Stored data entries
--

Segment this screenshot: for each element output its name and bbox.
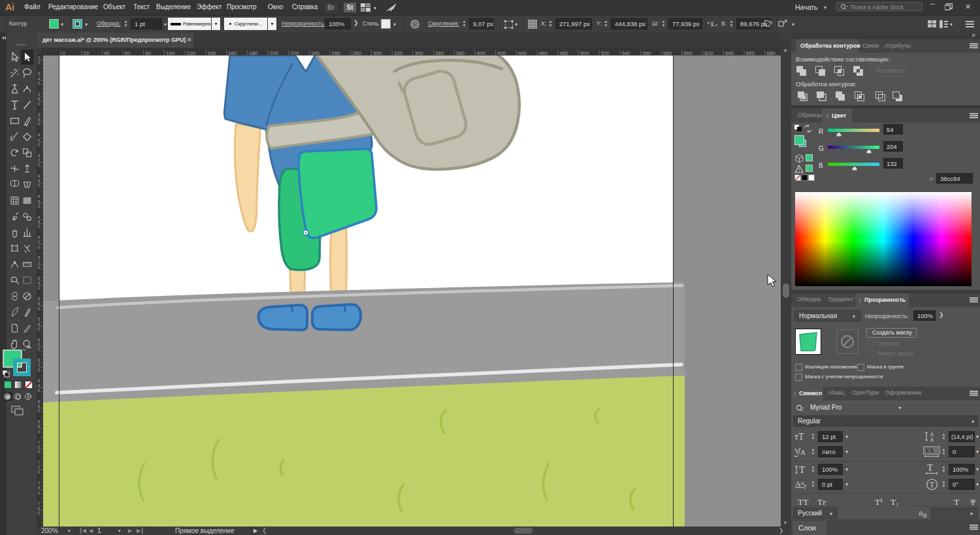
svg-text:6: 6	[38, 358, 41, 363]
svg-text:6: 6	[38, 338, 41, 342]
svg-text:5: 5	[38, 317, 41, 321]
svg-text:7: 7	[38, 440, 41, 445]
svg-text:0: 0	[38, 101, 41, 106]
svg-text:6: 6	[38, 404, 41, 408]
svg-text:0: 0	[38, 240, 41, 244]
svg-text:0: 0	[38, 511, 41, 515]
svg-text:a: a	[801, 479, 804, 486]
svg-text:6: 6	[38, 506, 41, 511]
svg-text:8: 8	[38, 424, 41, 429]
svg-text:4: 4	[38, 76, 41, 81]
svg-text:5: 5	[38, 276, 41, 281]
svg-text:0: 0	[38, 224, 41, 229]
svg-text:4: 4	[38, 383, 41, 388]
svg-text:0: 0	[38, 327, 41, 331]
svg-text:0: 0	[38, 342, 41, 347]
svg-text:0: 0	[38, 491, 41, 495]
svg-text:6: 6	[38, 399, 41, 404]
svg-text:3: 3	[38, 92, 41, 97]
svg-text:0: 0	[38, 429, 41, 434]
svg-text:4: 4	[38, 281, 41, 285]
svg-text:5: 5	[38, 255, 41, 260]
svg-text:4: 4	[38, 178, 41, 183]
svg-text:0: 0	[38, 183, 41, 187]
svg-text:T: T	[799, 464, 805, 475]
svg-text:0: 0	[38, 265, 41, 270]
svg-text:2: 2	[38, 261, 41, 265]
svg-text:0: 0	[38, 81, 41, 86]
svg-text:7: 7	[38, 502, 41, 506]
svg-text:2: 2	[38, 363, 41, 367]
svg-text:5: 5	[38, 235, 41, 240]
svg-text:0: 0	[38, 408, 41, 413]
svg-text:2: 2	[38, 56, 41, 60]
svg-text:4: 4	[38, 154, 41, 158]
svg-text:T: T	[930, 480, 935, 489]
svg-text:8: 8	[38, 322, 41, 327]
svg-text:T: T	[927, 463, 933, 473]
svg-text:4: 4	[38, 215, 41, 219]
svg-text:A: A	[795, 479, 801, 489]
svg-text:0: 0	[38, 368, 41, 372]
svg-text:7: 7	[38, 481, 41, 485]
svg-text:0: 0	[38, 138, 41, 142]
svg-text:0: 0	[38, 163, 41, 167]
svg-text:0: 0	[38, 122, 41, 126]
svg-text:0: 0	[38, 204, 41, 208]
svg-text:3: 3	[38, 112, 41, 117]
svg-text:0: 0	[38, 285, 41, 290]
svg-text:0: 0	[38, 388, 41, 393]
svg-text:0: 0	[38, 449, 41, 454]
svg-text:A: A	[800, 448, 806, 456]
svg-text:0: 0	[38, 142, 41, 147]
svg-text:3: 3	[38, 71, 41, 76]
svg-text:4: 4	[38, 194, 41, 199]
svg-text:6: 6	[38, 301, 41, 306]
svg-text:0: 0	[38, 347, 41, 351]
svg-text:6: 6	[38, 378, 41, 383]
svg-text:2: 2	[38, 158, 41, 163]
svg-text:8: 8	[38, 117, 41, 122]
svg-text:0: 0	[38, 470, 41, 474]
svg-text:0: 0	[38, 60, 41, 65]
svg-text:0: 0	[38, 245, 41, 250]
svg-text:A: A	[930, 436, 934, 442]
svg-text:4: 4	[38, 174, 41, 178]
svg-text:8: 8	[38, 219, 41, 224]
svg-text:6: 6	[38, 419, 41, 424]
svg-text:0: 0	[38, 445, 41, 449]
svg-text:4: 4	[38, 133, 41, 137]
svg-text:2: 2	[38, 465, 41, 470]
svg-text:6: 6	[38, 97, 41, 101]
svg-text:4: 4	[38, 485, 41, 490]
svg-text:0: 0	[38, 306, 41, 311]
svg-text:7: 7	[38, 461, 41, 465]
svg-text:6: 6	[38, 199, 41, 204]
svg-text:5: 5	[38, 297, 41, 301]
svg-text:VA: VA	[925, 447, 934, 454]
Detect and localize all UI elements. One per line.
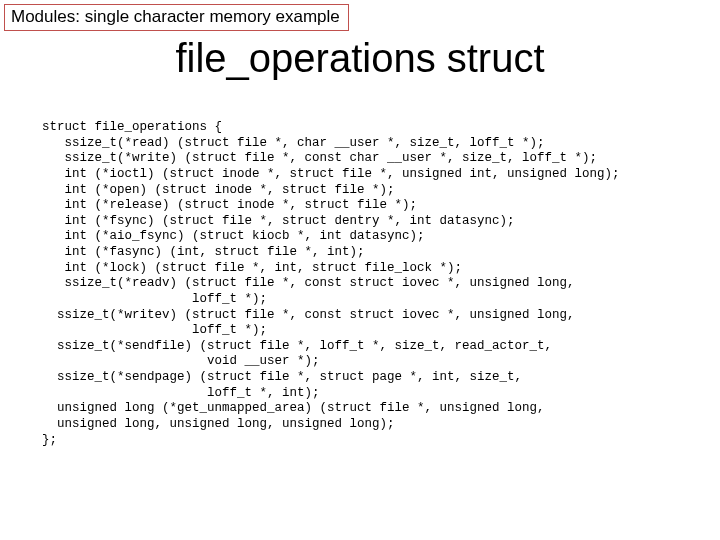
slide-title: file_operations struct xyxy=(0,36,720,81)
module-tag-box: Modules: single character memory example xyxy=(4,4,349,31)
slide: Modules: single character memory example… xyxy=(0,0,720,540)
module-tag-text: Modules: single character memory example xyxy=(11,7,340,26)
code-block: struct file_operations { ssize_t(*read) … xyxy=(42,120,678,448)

--

DIRECTIONS.
Show every line above in which the word "example" appears.

SOLUTION FOR THIS TASK.
module-tag-box: Modules: single character memory example xyxy=(4,4,349,31)
slide: Modules: single character memory example… xyxy=(0,0,720,540)
module-tag-text: Modules: single character memory example xyxy=(11,7,340,26)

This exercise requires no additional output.